▶ What to do: Strip the pictures, then copy the remaining data exactly as it stands.

Start of Block

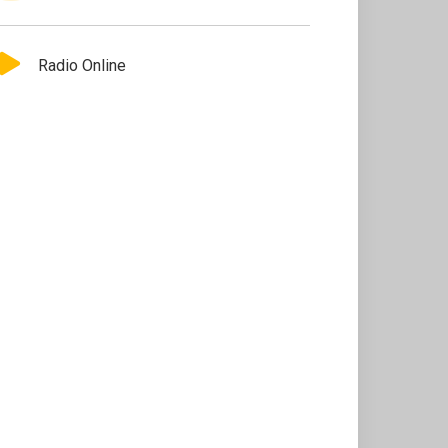
Radio Online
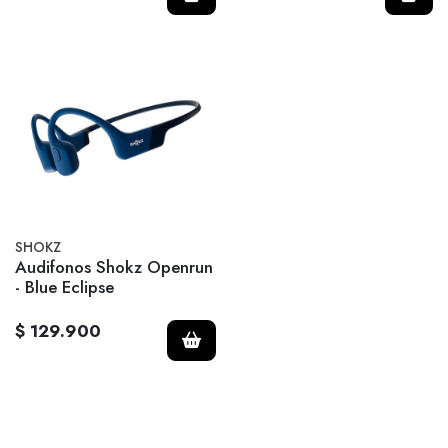
SHOKZ
Audifonos Shokz Openrun
- Blue Eclipse
$ 129.900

End of Block

▶ Problem solution:
Radio Online
SHOKZ
Audifonos Shokz Openrun
- Blue Eclipse
$ 129.900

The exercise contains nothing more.